> **WORK INSTRUCTIONS**: Please return every entry below exactly as written, without any of its pictures.

^^^^^^^^

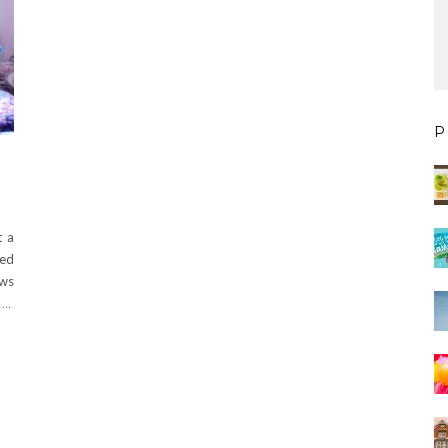
P
t a
ted
ews
t
…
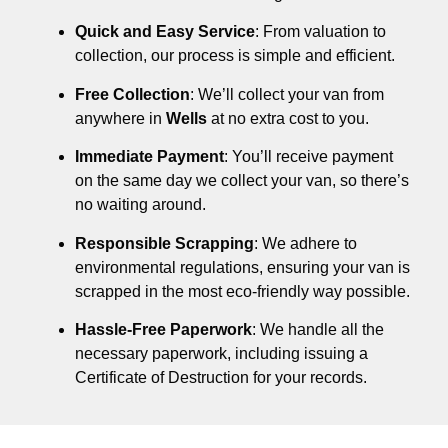
Quick and Easy Service
: From valuation to
collection, our process is simple and efficient.
Free Collection
: We’ll collect your van from
anywhere in
Wells
at no extra cost to you.
Immediate Payment
: You’ll receive payment
on the same day we collect your van, so there’s
no waiting around.
Responsible Scrapping
: We adhere to
environmental regulations, ensuring your van is
scrapped in the most eco-friendly way possible.
Hassle-Free Paperwork
: We handle all the
necessary paperwork, including issuing a
Certificate of Destruction for your records.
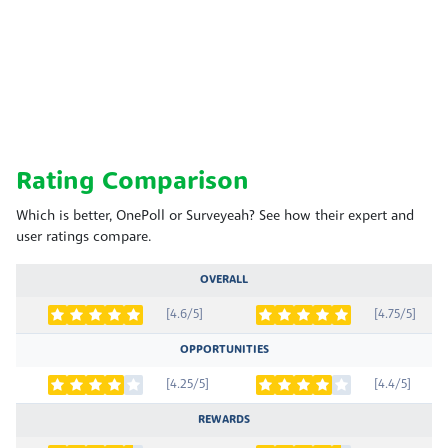
Rating Comparison
Which is better, OnePoll or Surveyeah? See how their expert and
user ratings compare.
OVERALL
[4.6/5]
[4.75/5]
OPPORTUNITIES
[4.25/5]
[4.4/5]
REWARDS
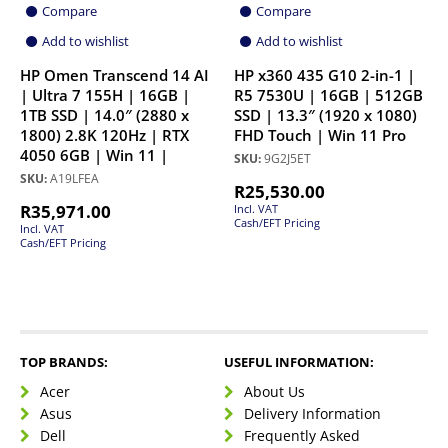
Compare
Compare
Add to wishlist
Add to wishlist
HP Omen Transcend 14 AI
HP x360 435 G10 2-in-1 |
| Ultra 7 155H | 16GB |
R5 7530U | 16GB | 512GB
1TB SSD | 14.0″ (2880 x
SSD | 13.3″ (1920 x 1080)
1800) 2.8K 120Hz | RTX
FHD Touch | Win 11 Pro
4050 6GB | Win 11 |
SKU:
9G2J5ET
SKU:
A19LFEA
R
25,530.00
R
35,971.00
Incl. VAT
Cash/EFT Pricing
Incl. VAT
Cash/EFT Pricing
TOP BRANDS:
USEFUL INFORMATION:
Acer
About Us
Asus
Delivery Information
Dell
Frequently Asked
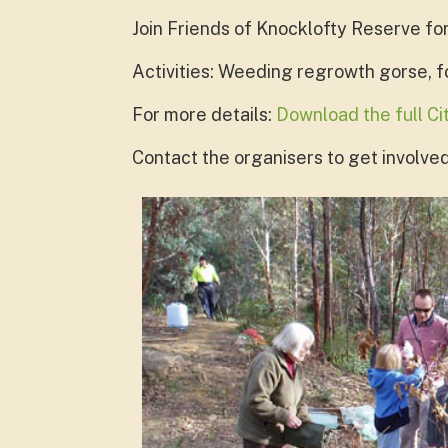
Join Friends of Knocklofty Reserve fo
Activities: Weeding regrowth gorse, 
For more details:
Download the full C
Contact the organisers to get involved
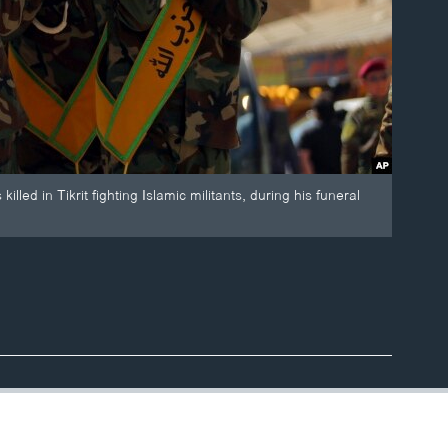
lled in Tikrit fighting Islamic militants, during his funeral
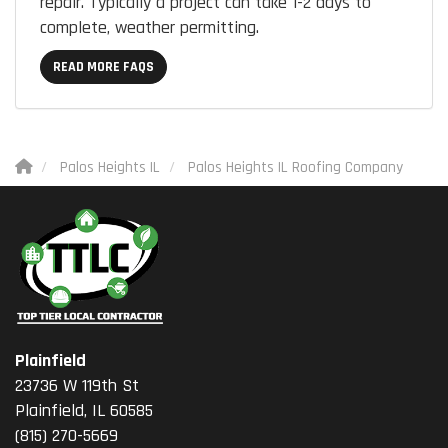
repair. Typically a project can take 1-2 days to
complete, weather permitting.
READ MORE FAQS
Palos Heights IL
Palos Heights IL Roofing Company
Plainfield
23736 W 119th St
Plainfield, IL 60585
(815) 270-5669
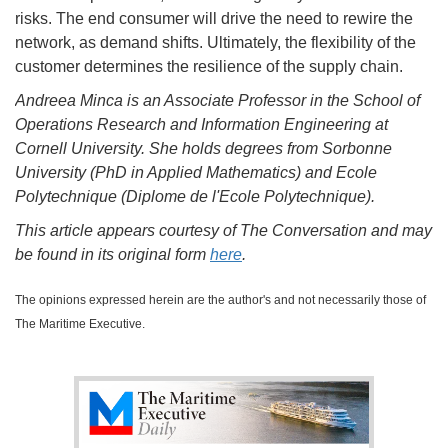
risks. The end consumer will drive the need to rewire the
network, as demand shifts. Ultimately, the flexibility of the
customer determines the resilience of the supply chain.
Andreea Minca is an Associate Professor in the School of
Operations Research and Information Engineering at
Cornell University. She holds degrees from Sorbonne
University (PhD in Applied Mathematics) and Ecole
Polytechnique (Diplome de l'Ecole Polytechnique).
This article appears courtesy of The Conversation and may
be found in its original form
here
.
The opinions expressed herein are the author's and not necessarily those of
The Maritime Executive.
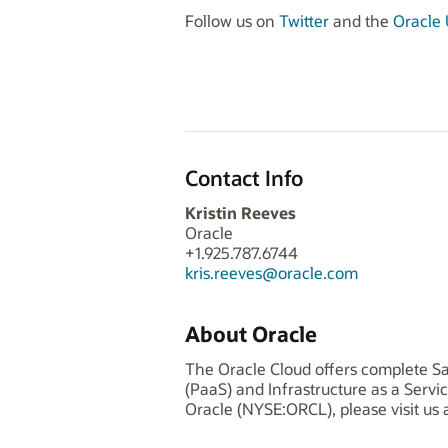
Follow us on
Twitter
and the
Oracle U
Contact Info
Kristin Reeves
Oracle
+1.925.787.6744
kris.reeves@oracle.com
About Oracle
The Oracle Cloud offers complete Sa
(PaaS) and Infrastructure as a Serv
Oracle (NYSE:ORCL), please visit us 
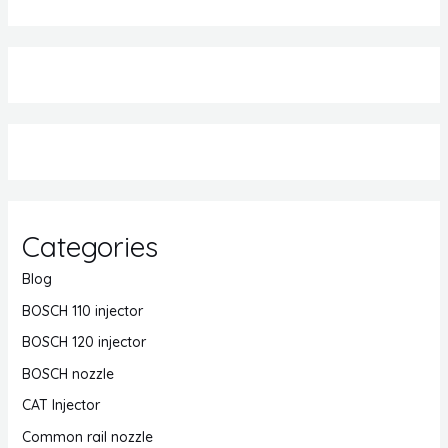
Categories
Blog
BOSCH 110 injector
BOSCH 120 injector
BOSCH nozzle
CAT Injector
Common rail nozzle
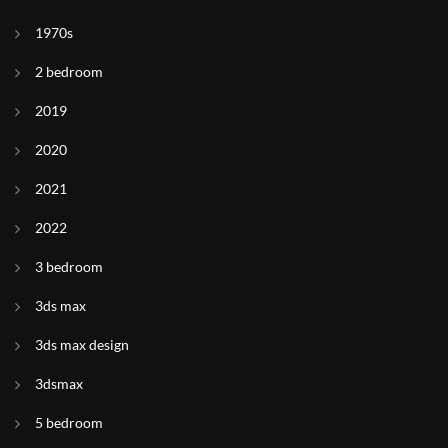
1970s
2 bedroom
2019
2020
2021
2022
3 bedroom
3ds max
3ds max design
3dsmax
5 bedroom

^^^^^^^^

> **REPLY**:
P
t a
ted
ews
t
…
Quick and Easy Service
: From valuation to
collection, our process is simple and efficient.
Free Collection
: We’ll collect your van from
anywhere in
Wells
at no extra cost to you.
Immediate Payment
: You’ll receive payment
on the same day we collect your van, so there’s
no waiting around.
Responsible Scrapping
: We adhere to
environmental regulations, ensuring your van is
scrapped in the most eco-friendly way possible.
Hassle-Free Paperwork
: We handle all the
necessary paperwork, including issuing a
Certificate of Destruction for your records.
Rating Comparison
Which is better, OnePoll or Surveyeah? See how their expert and
user ratings compare.
OVERALL
[4.6/5]
[4.75/5]
OPPORTUNITIES
[4.25/5]
[4.4/5]
REWARDS
Compare
Compare
Add to wishlist
Add to wishlist
HP Omen Transcend 14 AI
HP x360 435 G10 2-in-1 |
| Ultra 7 155H | 16GB |
R5 7530U | 16GB | 512GB
1TB SSD | 14.0″ (2880 x
SSD | 13.3″ (1920 x 1080)
1800) 2.8K 120Hz | RTX
FHD Touch | Win 11 Pro
4050 6GB | Win 11 |
SKU:
9G2J5ET
SKU:
A19LFEA
R
25,530.00
R
35,971.00
Incl. VAT
Cash/EFT Pricing
Incl. VAT
Cash/EFT Pricing
TOP BRANDS:
USEFUL INFORMATION:
Acer
About Us
Asus
Delivery Information
Dell
Frequently Asked
Join Friends of Knocklofty Reserve fo
Activities: Weeding regrowth gorse, 
For more details:
Download the full C
Contact the organisers to get involved
lled in Tikrit fighting Islamic militants, during his funeral
repair. Typically a project can take 1-2 days to
complete, weather permitting.
READ MORE FAQS
Palos Heights IL
Palos Heights IL Roofing Company
Plainfield
23736 W 119th St
Plainfield, IL 60585
(815) 270-5669
risks. The end consumer will drive the need to rewire the
network, as demand shifts. Ultimately, the flexibility of the
customer determines the resilience of the supply chain.
Andreea Minca is an Associate Professor in the School of
Operations Research and Information Engineering at
Cornell University. She holds degrees from Sorbonne
University (PhD in Applied Mathematics) and Ecole
Polytechnique (Diplome de l'Ecole Polytechnique).
This article appears courtesy of The Conversation and may
be found in its original form
here
.
The opinions expressed herein are the author's and not necessarily those of
The Maritime Executive.
Follow us on
Twitter
and the
Oracle U
Contact Info
Kristin Reeves
Oracle
+1.925.787.6744
kris.reeves@oracle.com
About Oracle
The Oracle Cloud offers complete Sa
(PaaS) and Infrastructure as a Serv
Oracle (NYSE:ORCL), please visit us 
Categories
Blog
BOSCH 110 injector
BOSCH 120 injector
BOSCH nozzle
CAT Injector
Common rail nozzle
1970s
2 bedroom
2019
2020
2021
2022
3 bedroom
3ds max
3ds max design
3dsmax
5 bedroom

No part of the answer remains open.